At today’s press conference on the BP oil disaster, President Barack Obama’s first in 300 days, reporters discussed several of the issues raised by the Center for American Progress in “Calling the Shots in the Gulf.” The president was pressed on the relationship between the federal government and BP, and whether whether this criminally negligent foreign oil company can be trusted to manage so much of the response. NBC’s Chuck Todd asked why the president does not follow CAP’s suggestion to “ask BP to simply step aside on the onshore stuff” and “make it an entirely government thing.” Obama responded that BP had a system of contractors in place from the start but that the government is “potentially already in charge“:
I guess the point being that the Coast Guard and our military are potentially already in charge, as long as we’ve got good information and we are making the right decisions. And if there are mistakes that are being made right now, we’ve got the power to correct those decisions.
Even conceding the premise of depending on private contractors, is there any reason to believe that BP will give the government “good information”? Obama admitted that it’s in BP’s interest not to be open and forthcoming with the government or the American public:
Well, BP’s interests are aligned with the public interest to the extent that they want to get this well capped. It’s bad for their business; it’s bad for their bottom line. They’re going to be paying a lot of damages, and we’ll be staying on them about that. So I think it’s fair to say that they want this thing capped as badly as anybody does. And they want to minimize the damage as much as they can. I think it is a legitimate concern to question whether BP’s interests in being fully forthcoming about the extent of the damage is aligned with the public interest.
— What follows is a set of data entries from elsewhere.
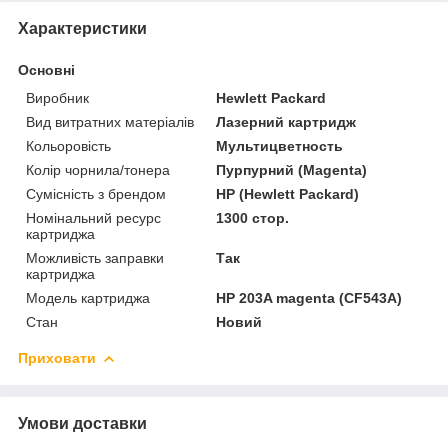
Характеристики
Основні
Виробник
Hewlett Packard
Вид витратних матеріалів
Лазерний картридж
Кольоровість
Мультицветность
Колір чорнила/тонера
Пурпурний (Magenta)
Сумісність з брендом
HP (Hewlett Packard)
Номінальний ресурс
1300 стор.
картриджа
Можливість заправки
Так
картриджа
Модель картриджа
HP 203A magenta (CF543A)
Стан
Новий
Приховати
Умови доставки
I mean, they — their interest may be to minimize the damage and, to the extent that they have better information than anybody else, to not be fully forthcoming.
In other words, Obama recognized that although he as president is ultimately responsible for the response to BP’s devastating catastrophe, the government is only in charge to the degree they’re not kept in the dark by BP. And he knows that it’s in BP’s interest to keep the American people in the dark.
The president — and this nation — would be much better served if the foreign oil giant BP’s blatantly uncaring management were cut out of the response and people committed to the public interest were in charge of all operational decisions, from top to bottom. As MSNBC’s Chris Matthews said: “BP has got a business challenge; we have a national challenge.”